La preuve est donnée par Léon DUYSTERS qui écrit «après avoir fait œuvre assez discutable sur le plan scientifique, D BIEDUCK n'hésite pas à tirer des conclusions forts hâtives et peu solides sur le plan de la politique indigène. Son affirmation que nous n'avons pas su expliquer les institutions existantes des Aluunda, ni su tirer profit du complexe institutionnel qui les caractérisait, nous paraît fort contestable quand on se rappelle que les fonctionnaires belges ont restauré l'autorité des Mwata Yanvo sur la grande partie des territoires où elle s'exerce aujourd'hui et que c'est à leur intervention que les chefs luunda des Territoires de Sandoa et de Dilolo sont actuellement encore nommés et régis par le Mwata Yamvo et sa cour».
Il poursuit «mais, il nous est totalement impossible de suivre l'auteur lorsqu'il estime regrettable la constitution des Cokwe (Tutshokwe) en chefferies indépendantes. Si nous soumettions les Tutshokwe, qui jusqu'à l'arrivée des belges (1905-1910) étaient indépendants et encore maîtres de la presque totalité des territoires de Sandoa et de Dilolo, aux Aluunda, nous commettrions une injustice et une très grave faute politique».
En effet, dans le but de structurer administrativement l'Etat Indépendant du Congo, l'autorité coloniale signa, en date du 02 mai 1910, un décret organisant territorialement le District du Lulua-Kasaï.
En fait, ce décret divisait le grand espace Tshokwe en sous-chefferies relevant du Chef Mwant YAV.
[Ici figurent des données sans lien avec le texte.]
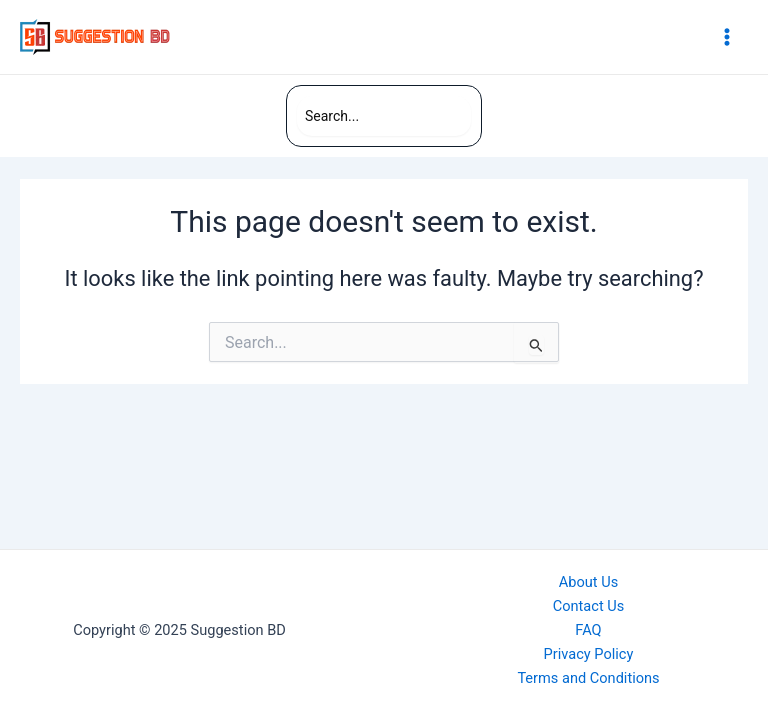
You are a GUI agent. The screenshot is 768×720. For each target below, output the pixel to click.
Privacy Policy (589, 654)
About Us (588, 582)
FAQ (588, 630)
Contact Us (589, 606)
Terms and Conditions (588, 678)
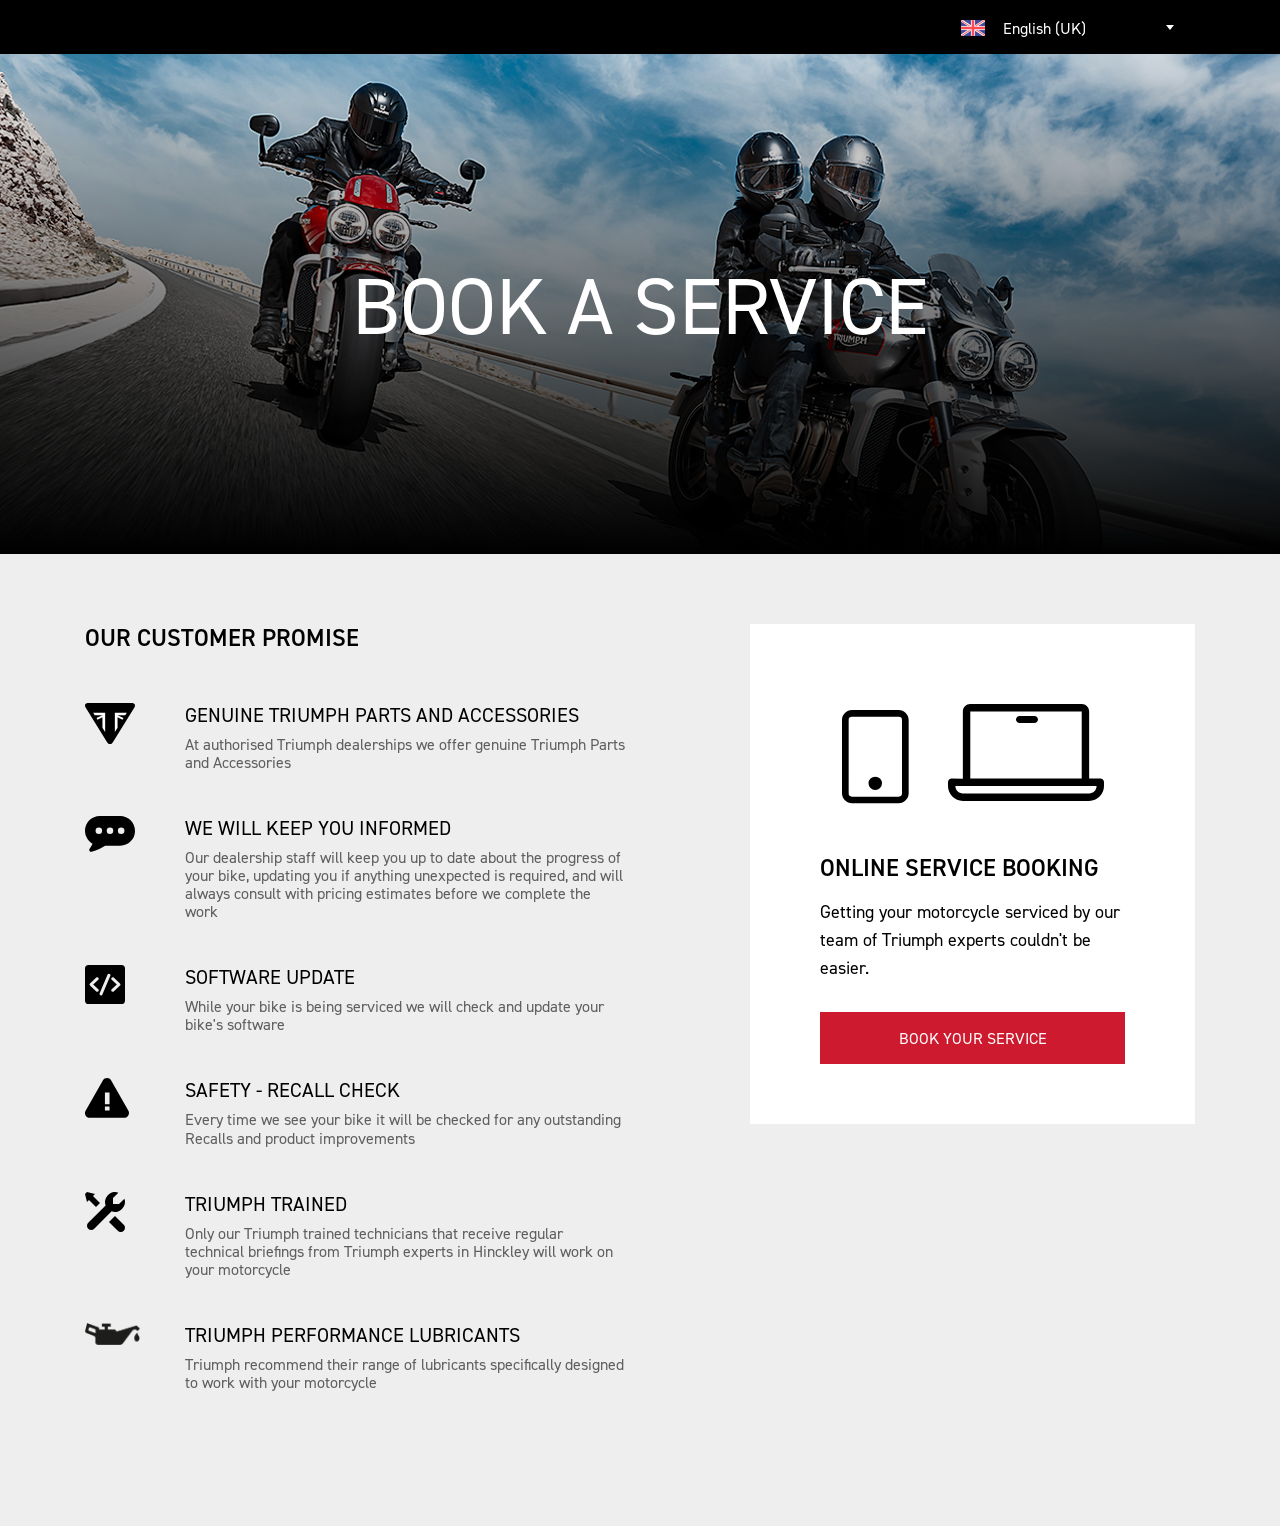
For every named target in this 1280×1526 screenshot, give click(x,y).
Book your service (973, 1038)
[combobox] (1070, 27)
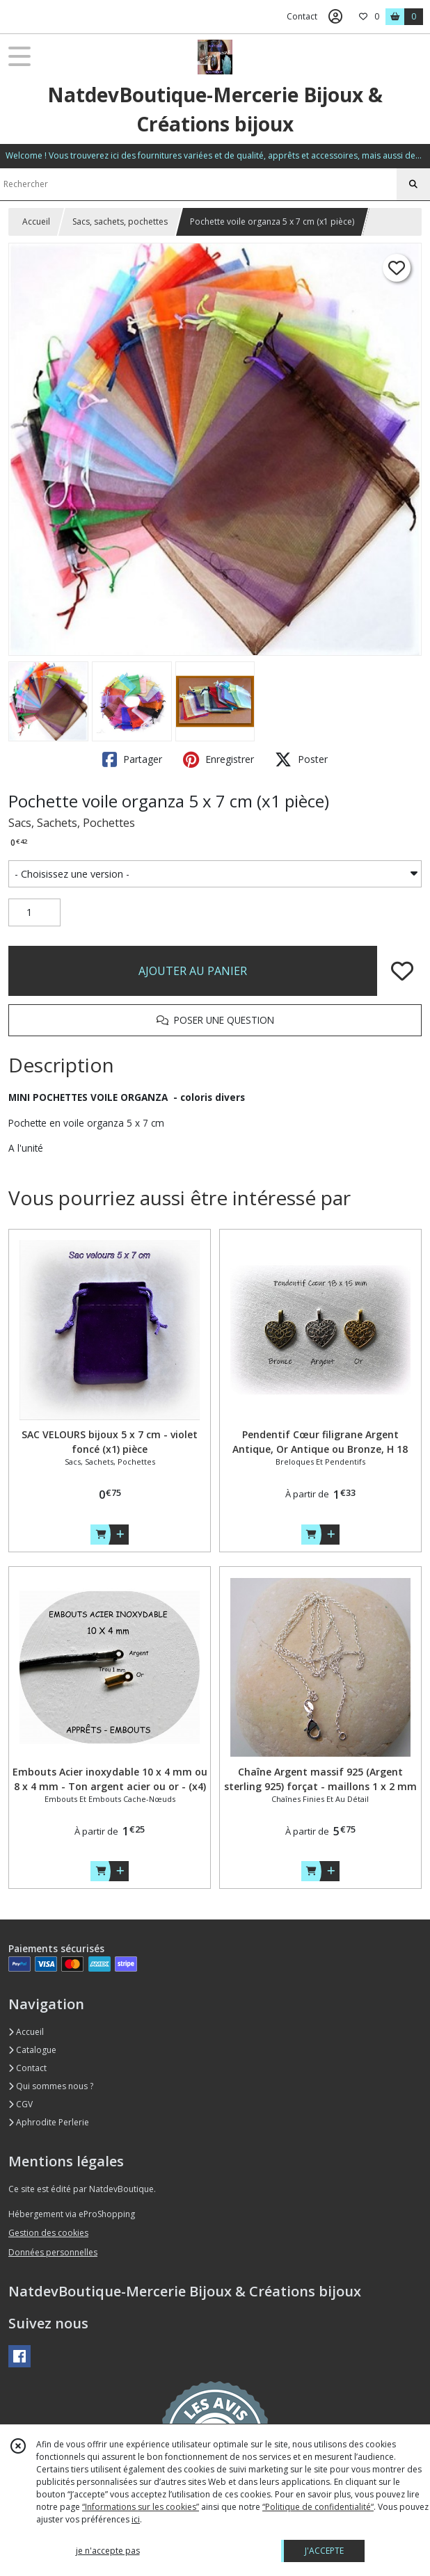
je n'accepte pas (108, 2551)
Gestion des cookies (48, 2233)
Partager (132, 759)
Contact (302, 16)
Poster (301, 759)
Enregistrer (218, 759)
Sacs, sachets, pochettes (120, 221)
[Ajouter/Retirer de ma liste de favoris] (402, 971)
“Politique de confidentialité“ (318, 2507)
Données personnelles (52, 2252)
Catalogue (32, 2050)
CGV (20, 2104)
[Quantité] (34, 912)
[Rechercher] (413, 184)
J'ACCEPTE (324, 2551)
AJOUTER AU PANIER (192, 971)
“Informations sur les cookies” (140, 2507)
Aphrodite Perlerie (48, 2122)
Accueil (36, 221)
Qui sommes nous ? (50, 2086)
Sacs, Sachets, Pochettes (71, 822)
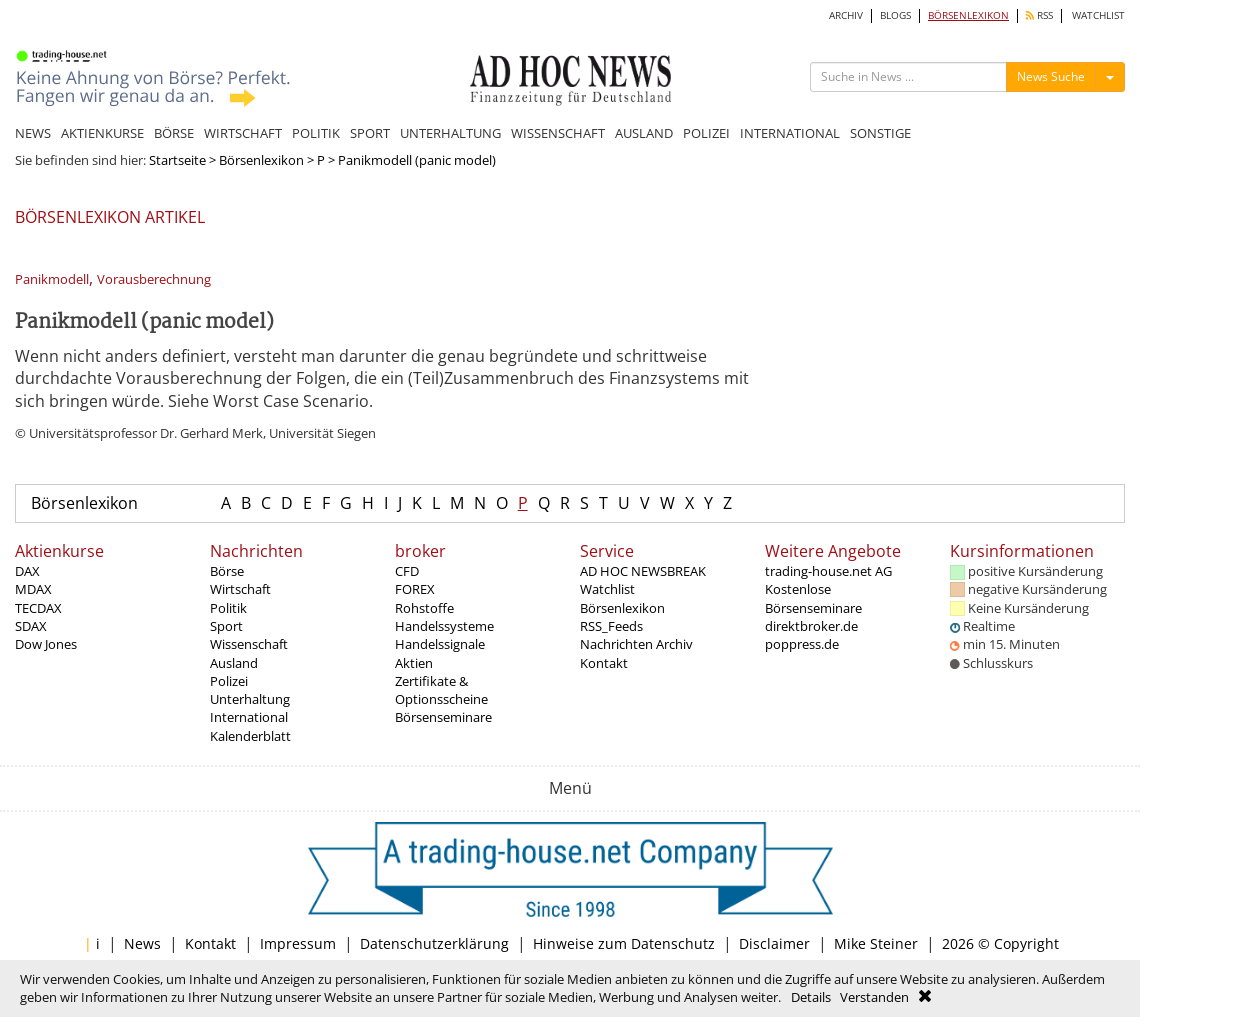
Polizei (229, 681)
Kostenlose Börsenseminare (813, 598)
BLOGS (895, 15)
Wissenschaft (249, 644)
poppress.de (802, 644)
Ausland (234, 663)
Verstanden (874, 997)
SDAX (31, 626)
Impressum (298, 943)
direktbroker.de (811, 626)
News (142, 943)
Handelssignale (440, 644)
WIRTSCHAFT (243, 133)
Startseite (177, 160)
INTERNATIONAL (790, 133)
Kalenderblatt (250, 736)
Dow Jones (46, 644)
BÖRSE (174, 133)
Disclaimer (774, 943)
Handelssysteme (444, 626)
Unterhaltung (250, 699)
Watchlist (607, 589)
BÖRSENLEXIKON (968, 15)
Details (811, 997)
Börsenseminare (443, 717)
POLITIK (316, 133)
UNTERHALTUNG (450, 133)
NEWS (33, 133)
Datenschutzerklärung (434, 943)
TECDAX (38, 608)
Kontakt (604, 663)
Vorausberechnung (154, 279)
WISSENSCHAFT (558, 133)
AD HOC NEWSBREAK (643, 571)
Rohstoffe (424, 608)
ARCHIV (846, 15)
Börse (227, 571)
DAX (27, 571)
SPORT (370, 133)
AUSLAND (644, 133)
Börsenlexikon (261, 160)
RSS (1039, 15)
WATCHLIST (1098, 15)
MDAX (33, 589)
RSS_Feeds (611, 626)
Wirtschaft (240, 589)
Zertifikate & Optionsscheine (441, 690)
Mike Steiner (876, 943)
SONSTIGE (880, 133)
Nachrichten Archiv (636, 644)
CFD (407, 571)
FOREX (415, 589)
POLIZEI (706, 133)
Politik (228, 608)
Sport (226, 626)
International (249, 717)
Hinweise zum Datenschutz (624, 943)
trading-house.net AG (828, 571)
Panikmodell (52, 279)
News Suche (1051, 76)
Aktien (414, 663)
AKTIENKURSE (102, 133)
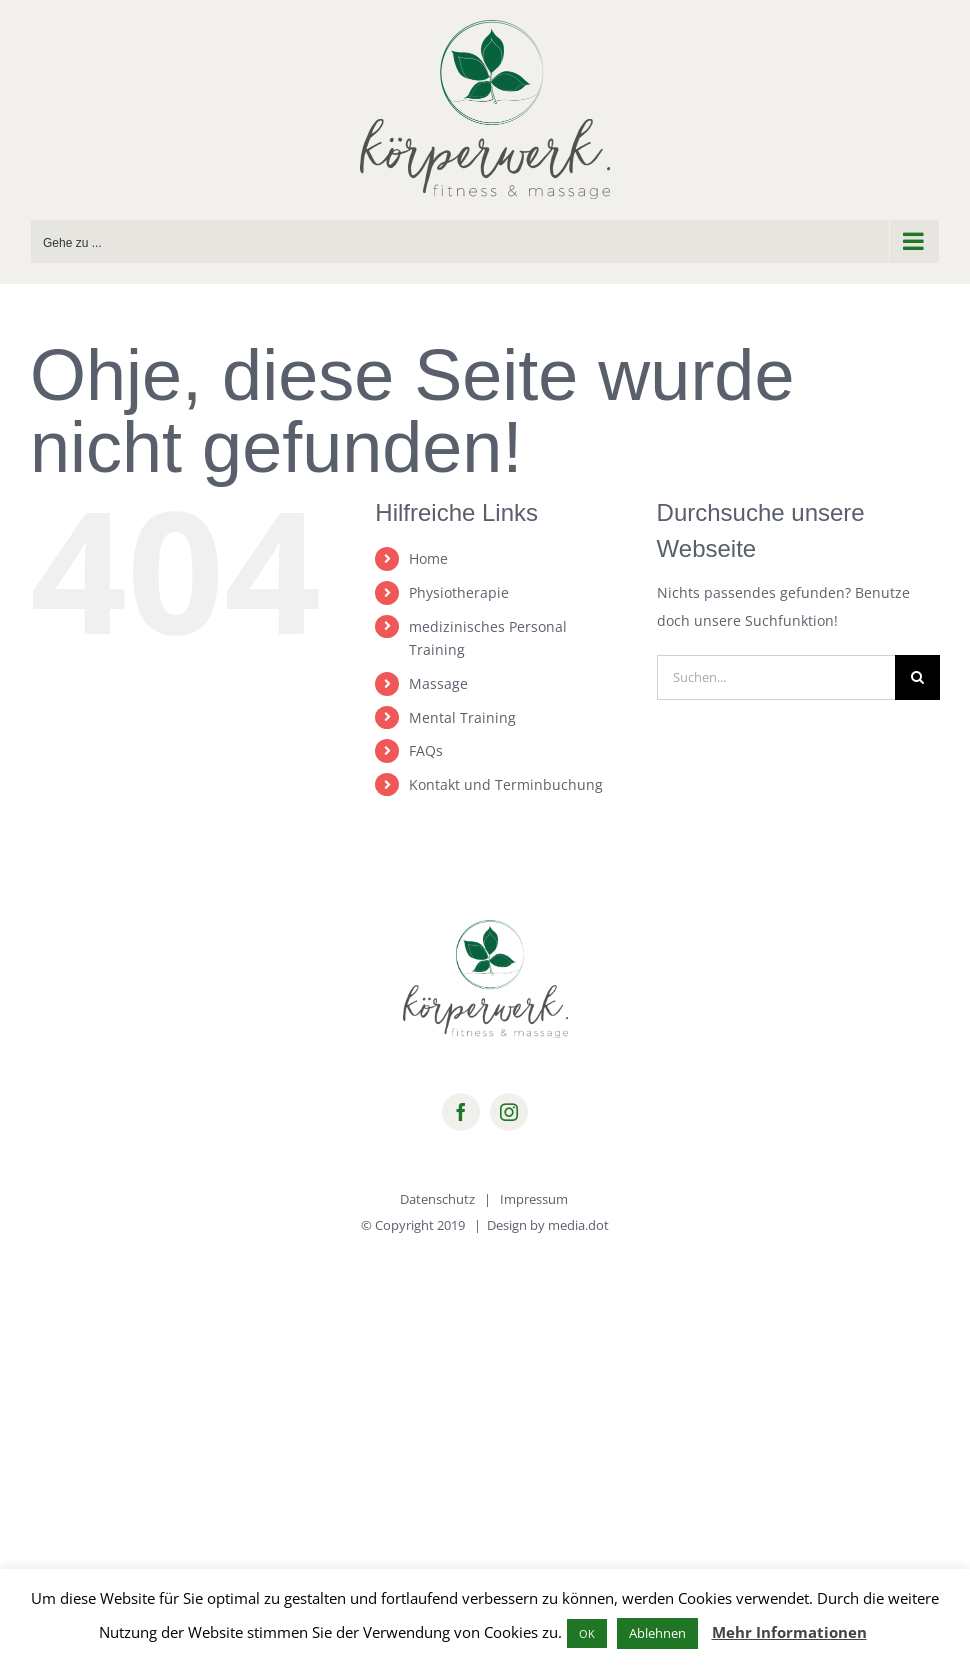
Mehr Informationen (789, 1632)
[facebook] (461, 1112)
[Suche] (917, 677)
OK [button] (587, 1633)
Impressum (534, 1199)
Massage (438, 683)
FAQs (426, 750)
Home (428, 558)
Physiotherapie (459, 592)
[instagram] (509, 1112)
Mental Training (462, 717)
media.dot (578, 1225)
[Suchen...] (776, 677)
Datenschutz (437, 1199)
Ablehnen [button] (657, 1633)
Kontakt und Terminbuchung (506, 784)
Voilà pourquoi les Tshokwe, victimes de cet acte juridique, contestent toujours la suprématie Lunda sur eux et accusent cette autorité coloniale d'avoir favorisé celle-ci à leurs dépens puisque n'ayant jamais été en état de soumission envers qui que ce soit avant l'arrivée du colonisateur.
En outre, les enjeux coloniaux (diviser pour régner) ont conduit à la scission, en trois entités politiques, du grand et puissant Peuple Tshokwe, précipitant ainsi la diminution de son emprise réelle sur ses voisins.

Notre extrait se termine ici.